Con gli RCPs siamo arrivati alla quarta generazione di scenari climatici. I primi furono gli SA90 del 1990 e gli IS92 del 1992. Nel 2000 l'IPCC adottò gli scenari SRES, usati nei report del 2001 e del 2007 . Gli RPCs ricevono il via libera nel 2006 ma, al di fuori degli addetti ai lavori, pochi ne avevano sentito parlare prima della pubblicazione del lavoro del Working Group I. 

Come i precedenti SRES, gli scenari del V Rapporto sono quattro: RCP8.5, RCP6, RPC4.5, RCP2.6. Le sigle all'apparenza cripitiche si riferiscono al forcing radiativo previsto per il 2100 nelle quattro ipotesi, cioè alla differenza tra la radiazione solare in entrata e in uscita dall'atmosfera terrestre (troposfera), misurata in watt per metro quadrato. In sostanza, quanta energia solare (in più) verrà intrappolata dalle maggiori concentrazioni di gas serra e  ritornerà sulla Terra, aumentando la temperatura di superficie, invece di disperdersi nello spazio.

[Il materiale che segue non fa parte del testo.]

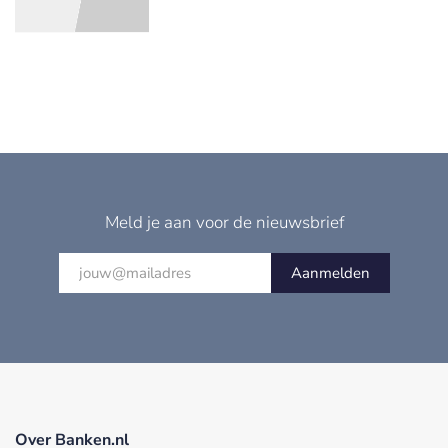
Meld je aan voor de nieuwsbrief
Aanmelden
Over Banken.nl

Il primo scenario, RCP8.5, è ad alte emissioni. Rappresenta in sostanza il businness-as-usual e la situazione in cui ci troviamo ancora oggi: aumentano le emissioni di gas serra, aumenta la concentrazione in atmosfera. Il secondo e il terzo sono scenari di stabilizzazione, in cui grazie all'impiego di strategie e tecnologie per ridurre le emissioni, il forcing radiativo si stabilizza. Dopo il 2100, nel caso RCP6, o prima del 2100, per RCP4.5. Il quarto ed ultimo viene anche chiamato RCP2.6PD, dove PD sta per “peak and decline”. In questo caso le emissioni raggiungono un picco e poi vengono decisamente ridotte nei prossimi 10-20 anni. La concentrazione di gas serra si abbassa progressivamente e la quantità di calore trattenuta dall'atmosfera terrestre diminuisce. A ciascuno scenario corrispondono le proiezioni di quanto aumenterà la temperatura, quanto salirà il livello del mare, quanto carbonio verrà disperso nell'atmosfera:

Scenario




Aumento medio della temperatura di superficie (C°)

 



Innalzamento medio del livello del mare (m)

 


Emissioni cumulative (GtC )


RCP8.5 


2.6 - 4.8


0.45 - 0.82 


1415 - 1910 


RCP6.0 


1.4 - 3.1


0.33 - 0.63 


840 - 1250 


RCP4.5 


1.1 - 2.6


0.32 - 0.63 


 595 - 1005 


RCP2.6 


0.3 - 1.7 


0.26 - 0.55 


140 - 410 


Il forcing radiativo è il parametro fondamentale su cui si basano gli scenari RCPs, ma non è l'unico.  Il secondo sono le emissioni, cioè la quantità di gas serra (anidride carbonica, metano e protossido di azoto sono i principali) che disperderemo nell'atmosfera nel corso degli anni:

Il terzo è la concentrazione dei gas serra, misurata in parti per milione (ppm):

Gli scenari RPCs sono diversi rispetto ai loro predecessori, perchè invece di partire da diverse ipotesi di sviluppo socio-economico (basate su criteri come la crescita della popolazione, il prodotto interno lordo globale, l'uso del suolo e delle risorse energetiche) e arrivare all'impatto che queste avrebbero sulla concentrazione di gas serra e sull' aumento della temperatura, seguono il processo inverso, per certi versi più pragmatico e flessibile. Indicano quattro “punti di arrivo” alternativi e lasciano aperta la valutazione delle diverse strade per raggiungerli ed eventualmente prevenirne i rischi (valutazioni di cui si occupano il Working Group II e il Working Group III dell'IPCC, incaricati di analizzare gli scenari di adattamento e mitigazione). 

Di per sé gli scenari RPCs non corrispondono a specifici “futuri” di sviluppo globale: ci sono tanti modi per proseguire lungo la traiettoria RPC8.5 (finora fare largo uso di carbone, petrolio e gas, e abbattere migliaia di ettari di foreste si è dimostrato un metodo “efficiente”) e ritrovarsi nel 2100 con un probabile aumento medio della temperatura di circa 3.7C°. Ci sono altrettante possibilità di imboccare la RCP2.6, e cercare di limitare gravi danni irreversibili al sistema climatico. Una delle ipotesi considerate dal Working Group I, ad esempio, è un accordo globale vincolante che sostituisca il Protocollo di Kyoto e impegni tutti i Paesi a ridurre le emissioni. Più facile a dirsi che a farsi, questo è certo, ma è stato promesso a Doha l'anno scorso, durante la Conferenza delle Parti dell'UNFCCC. Per capire verso quale scenario ci muoviamo bisogna aspettare il 2015 e la COP21 di Parigi.